Final appeal for Digital Economy Bill not to be rushed into law

Over the last fortnight tens of thousands of people have contacted their MPs opposing the Government's plans to “fast-track” the Digital Economy Bill into law.

Our guest writer is Johnny Chatterton of 38 Degrees

A digital uprising will spill over into Parliament today. Over the last fortnight tens of thousands of people across the UK have contacted their MPs opposing the Government’s plans to “fast-track” the controversial Digital Economy Bill into law. Facebook and Twitter have been the focus of a people-powered outcry that has seen more than 22,000 letters sent to MPs and upwards of £20,000 raised to pay for newspaper and online adverts opposing the bill.

People-power is working. The Liberal Democrats caved in to this public pressure last week and withdrew support for the bill. More and more Labour and Conservative MPs are waking up to the huge public concern about the bill and raising concerns with their whips.

As Left Foot Forward has highlighted, there is plenty to be worried about in the bill. It could hand huge new powers to ministers, allow widespread internet disconnections, the blocking of entire websites, and spell the end of free, public WiFi. But the biggest worry is that politicians are planning to rush these sweeping new powers into law without a proper debate, without allowing opposition to be heard.

The bill has had its third reading in the Lords and if the Government, as expected, “fast tracks” it into law through wash-up it will be law before the general election.
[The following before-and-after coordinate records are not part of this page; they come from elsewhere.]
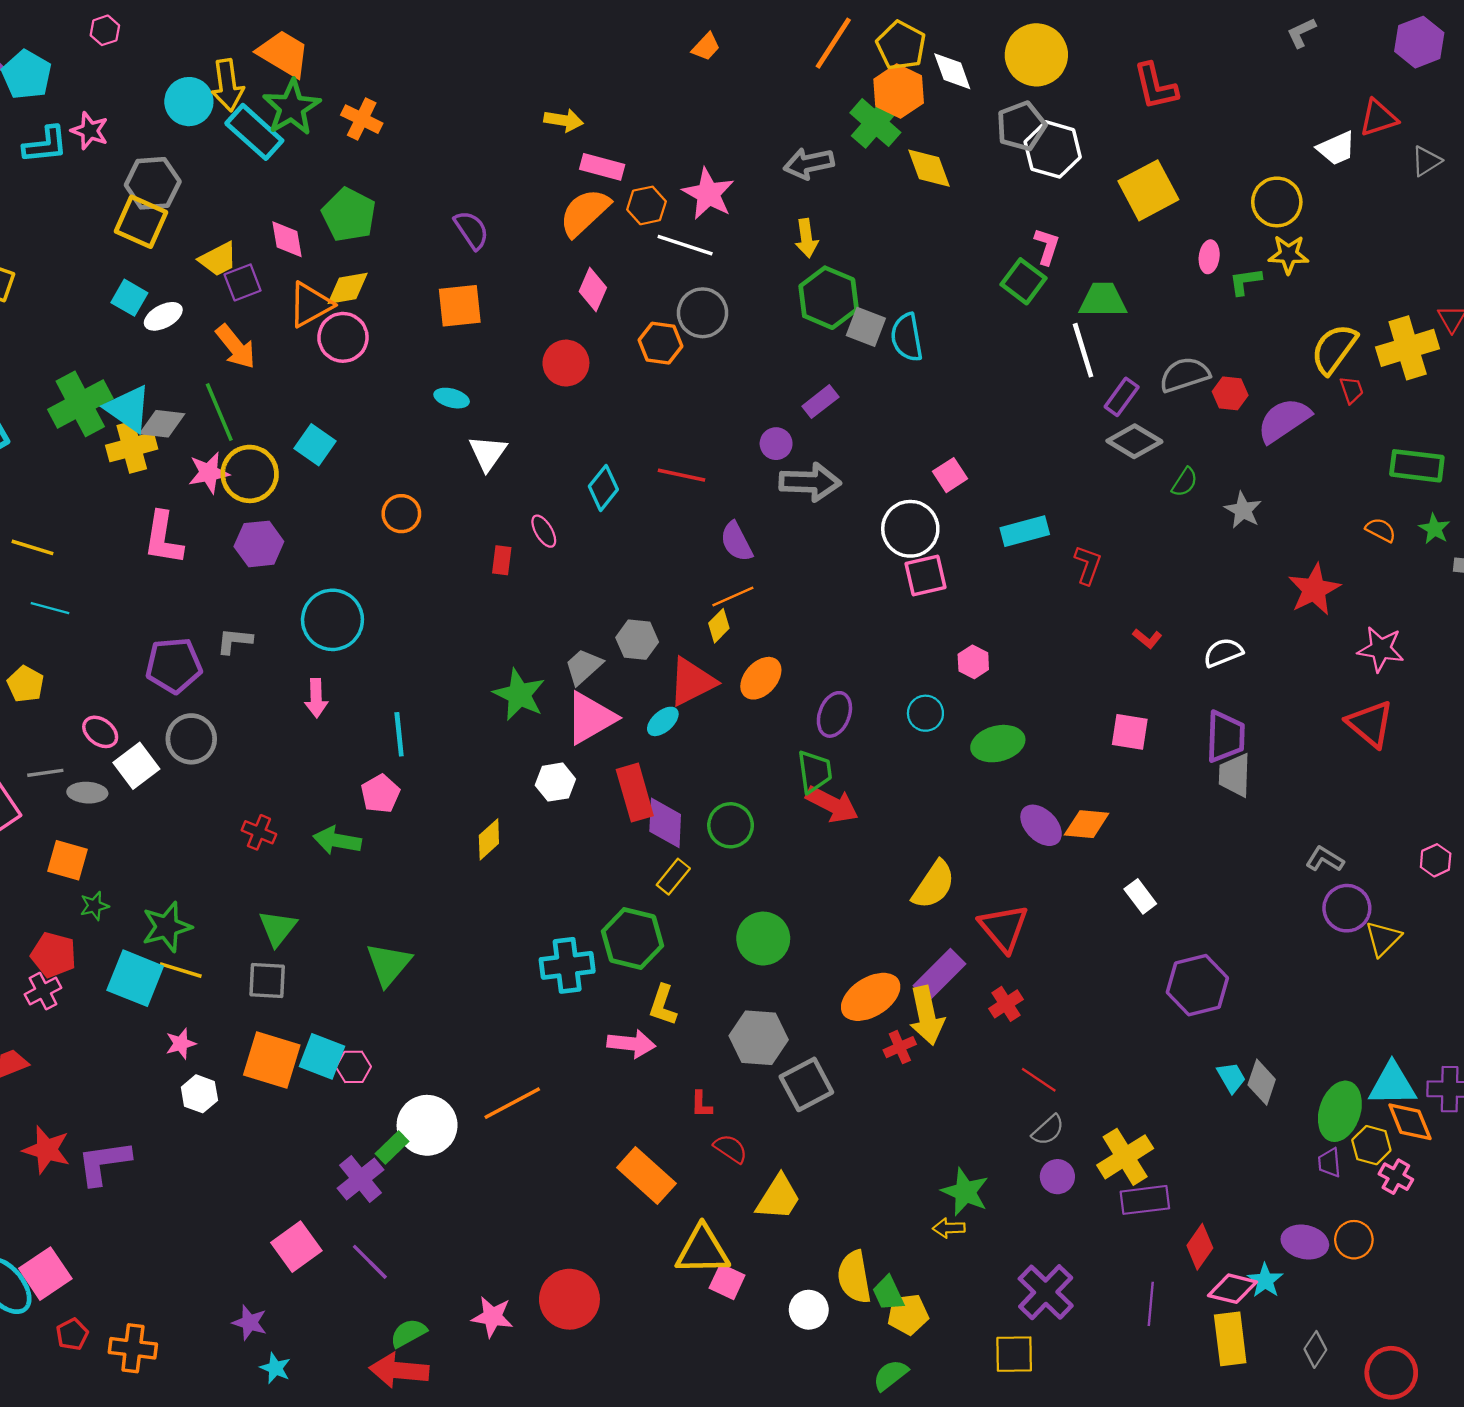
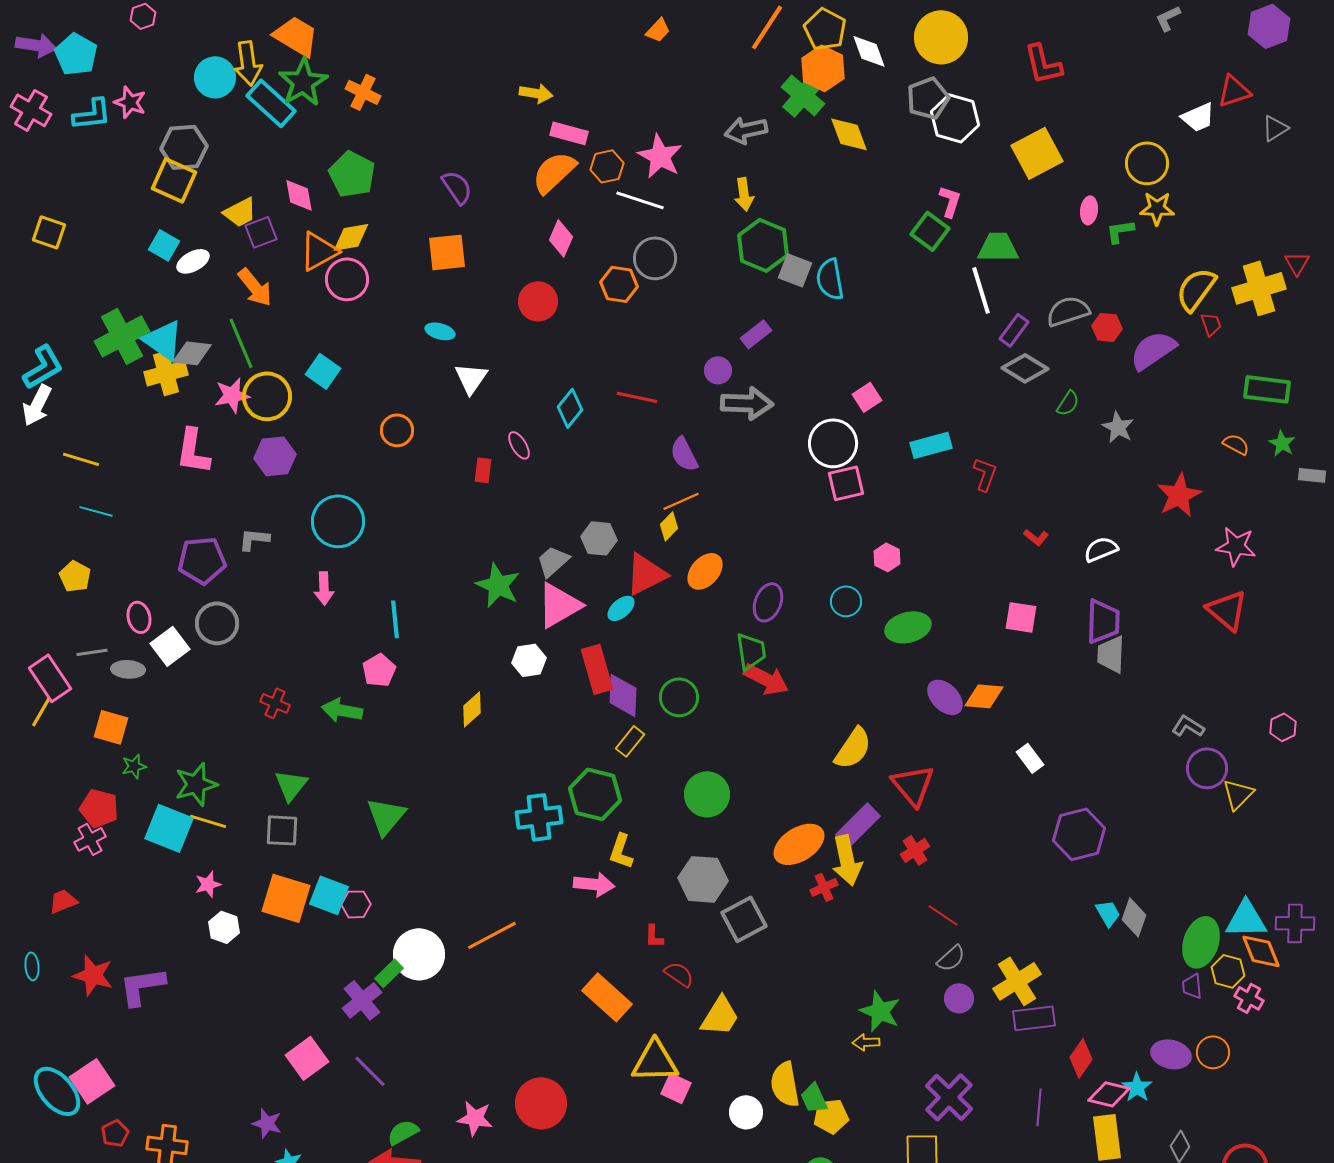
pink ellipse: (100, 732) -> (139, 617), turned 40

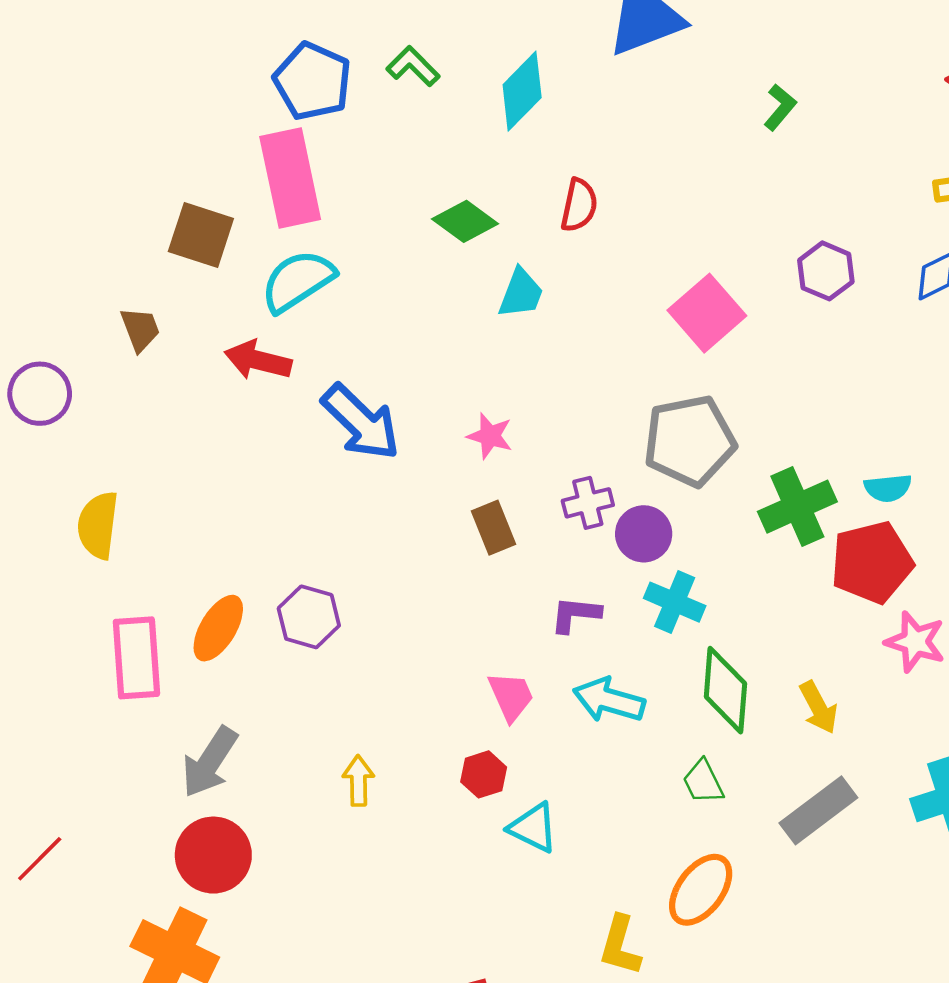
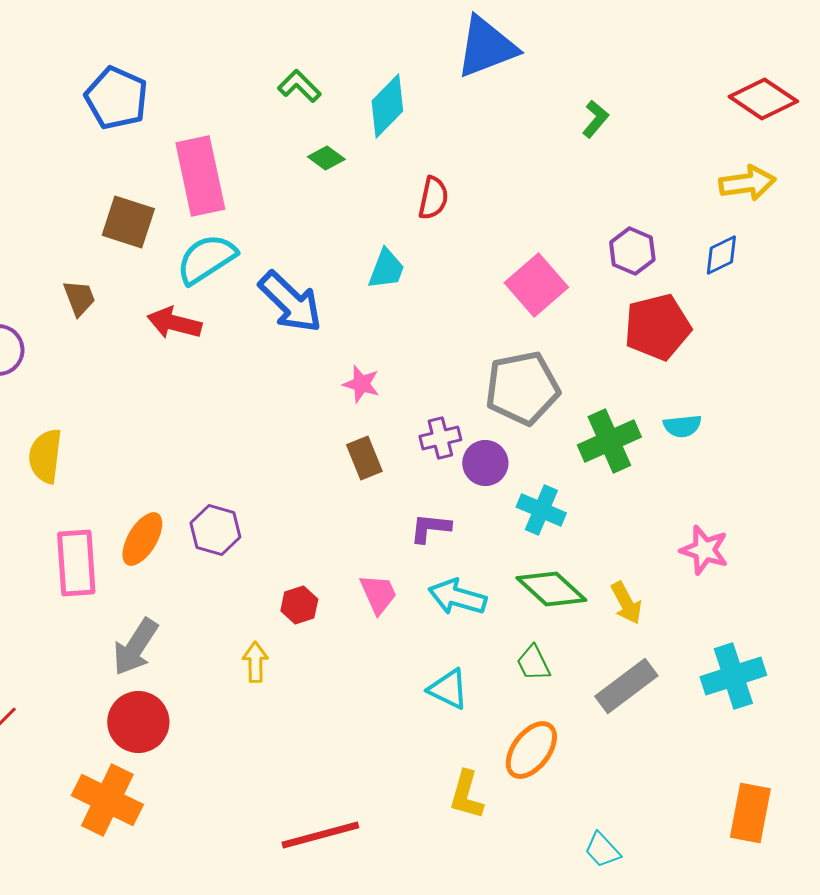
blue pentagon: (313, 81) -> (116, 98), moved
green diamond: (465, 221) -> (326, 158), moved, size x0.7
blue arrow: (361, 422) -> (290, 302), moved
red pentagon: (872, 562) -> (657, 327), moved
cyan cross: (675, 602) -> (541, 510), moved
green diamond: (725, 690) -> (551, 589), turned -52
red hexagon: (484, 774) -> (299, 605), moved
cyan triangle: (533, 828) -> (448, 689), moved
Today 38 Degrees members will do all we can to make sure MPs realise just how many people think it’s a bad idea to rush sweeping new powers into law without proper debate. Thousands of us will be calling our MPs, urging them to do all they can to stop the bill being rushed into law.

The Government may be hoping that opposition to the bill gets drowned out by coverage of the General Election, but they might be wiser to remember that in a few weeks those opposing the bill will be making another big decision – who to vote for in the general election.